The use of AI in recruitment is widespread, with some reports indicating that over 87% of companies leverage AI tools to streamline hiring processes. These tools, including applicant tracking systems and AI-driven interviews, are designed to manage the overwhelming volume of job applications and identify qualified candidates efficiently. However, as the Mobley case highlights, there is a growing concern about the potential for AI to perpetuate biases, whether through data, algorithmic, proxy, or evaluation biases.

 The use of AI in recruitment is widespread, with some reports indicating that over 87% of companies leverage AI tools to streamline hiring processes 

For technology professionals, understanding these biases is crucial. Data bias, for example, arises when AI systems are trained on datasets that overrepresent certain groups, leading to skewed outcomes. Algorithmic bias can occur when a developer’s biases inadvertently influence AI coding. Additionally, proxy data bias and evaluation bias can further complicate AI’s role in recruitment by indirectly favoring certain demographics or cultural norms.

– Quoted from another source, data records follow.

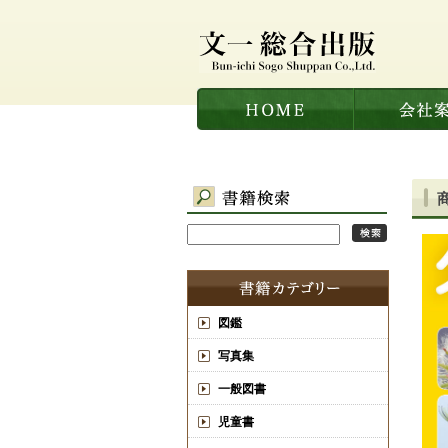
図鑑
写真集
一般図書
児童書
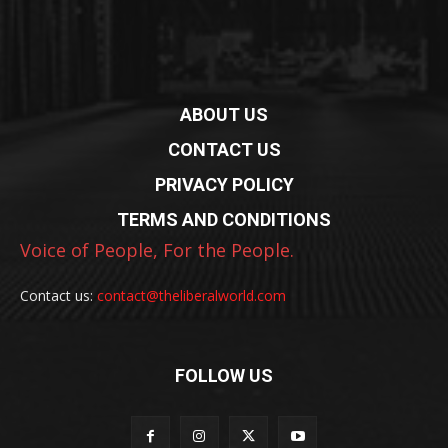
ABOUT US
CONTACT US
PRIVACY POLICY
TERMS AND CONDITIONS
Voice of People, For the People.
Contact us:
contact@theliberalworld.com
FOLLOW US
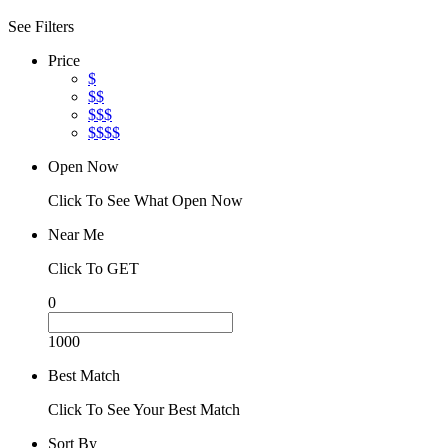
See Filters
Price
$
$$
$$$
$$$$
Open Now
Click To See What Open Now
Near Me
Click To GET
0
1000
Best Match
Click To See Your Best Match
Sort By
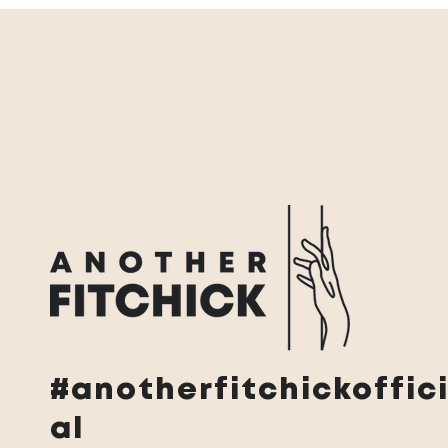
#anotherfitchickoffic
al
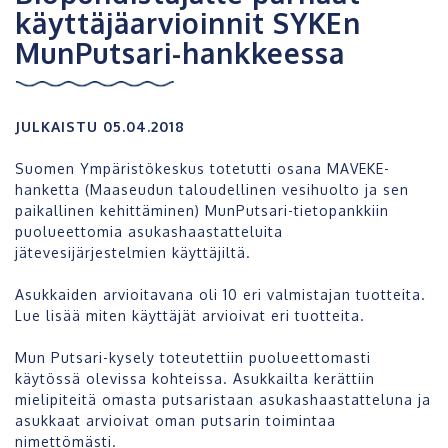
käyttäjäarvioinnit SYKEn
MunPutsari-hankkeessa
JULKAISTU 05.04.2018
Suomen Ympäristökeskus totetutti osana MAVEKE-
hanketta (Maaseudun taloudellinen vesihuolto ja sen
paikallinen kehittäminen) MunPutsari-tietopankkiin
puolueettomia asukashaastatteluita
jätevesijärjestelmien käyttäjiltä.
Asukkaiden arvioitavana oli 10 eri valmistajan tuotteita.
Lue lisää miten käyttäjät arvioivat eri tuotteita.
Mun Putsari-kysely toteutettiin puolueettomasti
käytössä olevissa kohteissa.
Asukkailta kerättiin
mielipiteitä omasta putsaristaan asukashaastatteluna ja
asukkaat arvioivat oman putsarin toimintaa
nimettömästi.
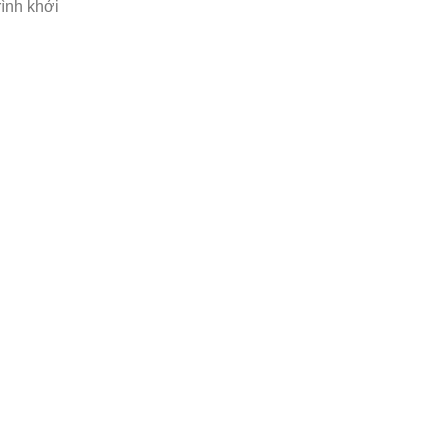
rình khởi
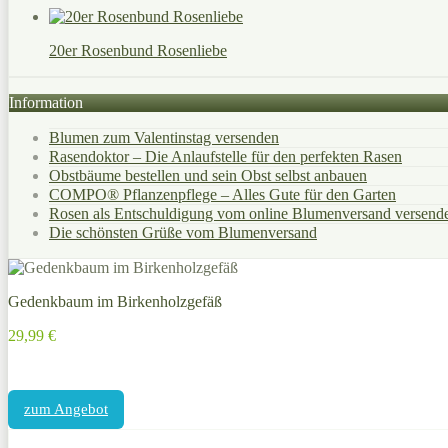
20er Rosenbund Rosenliebe
Information
Blumen zum Valentinstag versenden
Rasendoktor – Die Anlaufstelle für den perfekten Rasen
Obstbäume bestellen und sein Obst selbst anbauen
COMPO® Pflanzenpflege – Alles Gute für den Garten
Rosen als Entschuldigung vom online Blumenversand versend
Die schönsten Grüße vom Blumenversand
Gedenkbaum im Birkenholzgefäß
29,99 €
zum Angebot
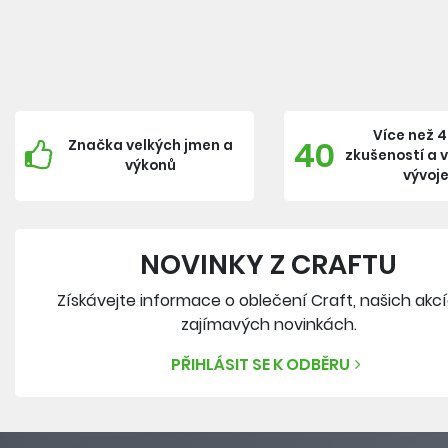
Více než 4
40
Značka velkých jmen a
zkušeností a 
výkonů
vývoj
NOVINKY Z CRAFTU
Získávejte informace o oblečení Craft, našich akc
zajímavých novinkách.
PŘIHLÁSIT SE K ODBĚRU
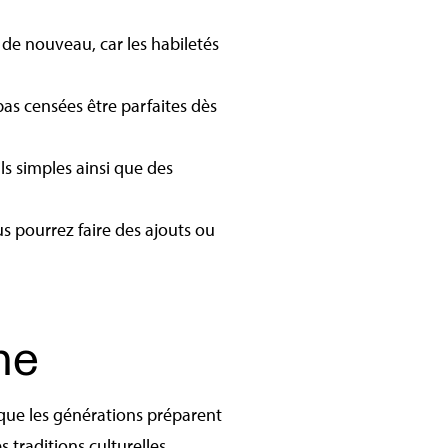
de nouveau, car les habiletés
as censées être parfaites dès
ls simples ainsi que des
us pourrez faire des ajouts ou
ne
sque les générations préparent
 traditions culturelles.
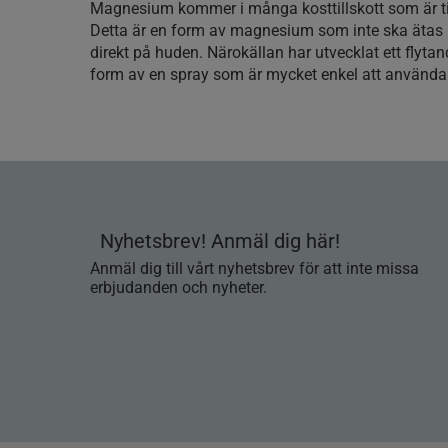
Magnesium kommer i många kosttillskott som är ti
Detta är en form av magnesium som inte ska ätas
direkt på huden. Närokällan har utvecklat ett flyt
form av en spray som är mycket enkel att använda
Nyhetsbrev! Anmäl dig här!
Anmäl dig till vårt nyhetsbrev för att inte missa
erbjudanden och nyheter.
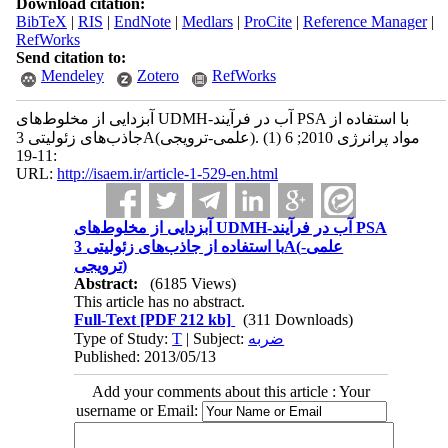
Download citation:
BibTeX
|
RIS
|
EndNote
|
Medlars
|
ProCite
|
Reference Manager
|
RefWorks
Send citation to:
Mendeley
Zotero
RefWorks
آبزدایی از مخلوط‌های UDMH-آب در فرآیند PSA با استفاده از
جاذب‌های زئولیتی 3A(علمی-ترویجی). مواد پرانرژی 2010; 6 (1)
:11-19
URL:
http://isaem.ir/article-1-529-en.html
آبزدایی از مخلوط‌های UDMH-آب در فرآیند PSA
با استفاده از جاذب‌های زئولیتی 3A(علمی-
ترویجی)
Abstract:
(6185 Views)
This article has no abstract.
Full-Text
[PDF 212 kb]
(311 Downloads)
Type of Study:
T
| Subject:
ضربه
Published: 2013/05/13
Add your comments about this article : Your
username or Email:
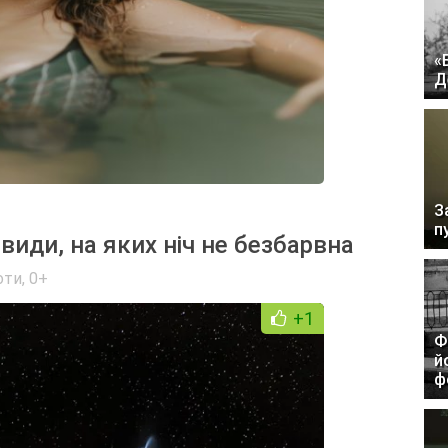
«
Д
З
п
види, на яких ніч не безбарвна
оти
,
0+
+1
Ф
й
ф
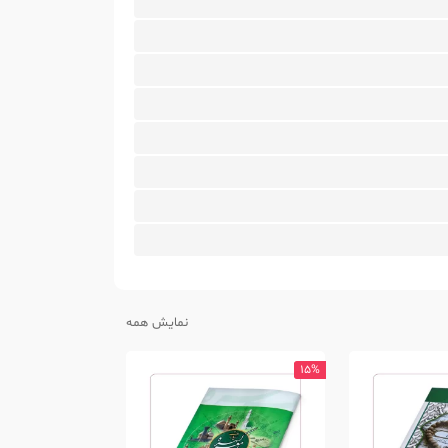
نمایش همه
10%
15%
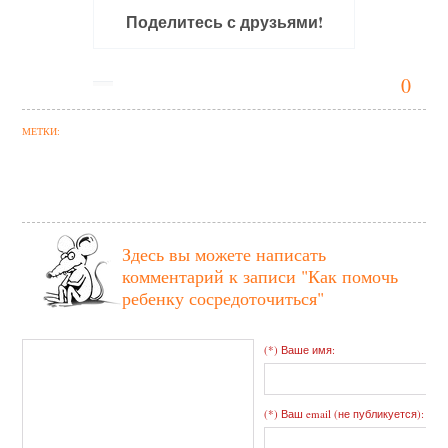
Поделитесь с друзьями!
0
МЕТКИ:
Здесь вы можете написать
комментарий к записи
"Как помочь
ребенку сосредоточиться"
(*) Ваше имя:
(*) Ваш email (не публикуется):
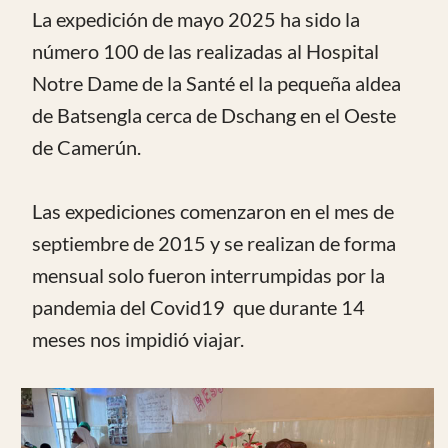
El jueves 15 de mayo de 2025 se celebró
una misa especial de gracias que fue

To mitigate the risks associated with AI in hiring, technology professionals should consider the following strategies:

1. Conduct Comprehensive Audits: Regularly evaluate AI systems for potential biases. Ensure that training data is representative and that algorithms are tested for fairness and accuracy.

2. Enhance Transparency and Human Oversight: Clearly communicate how AI tools are used in the hiring process. Maintain human oversight to ensure that AI complements rather than replaces human judgment.

3. Stay Informed on Legal Developments: Monitor ongoing legal cases and regulatory changes related to AI in employment. Understanding these developments can help organizations adapt and ensure compliance.

As AI continues to reshape the recruitment landscape, it is imperative for companies to navigate its use responsibly. The Mobley v. Workday case serves as a reminder of the potential legal and ethical challenges posed by AI in hiring. By implementing robust audits, enhancing transparency and maintaining human oversight, organizations can leverage AI’s benefits while safeguarding against discrimination claims and fostering a fair and inclusive hiring process.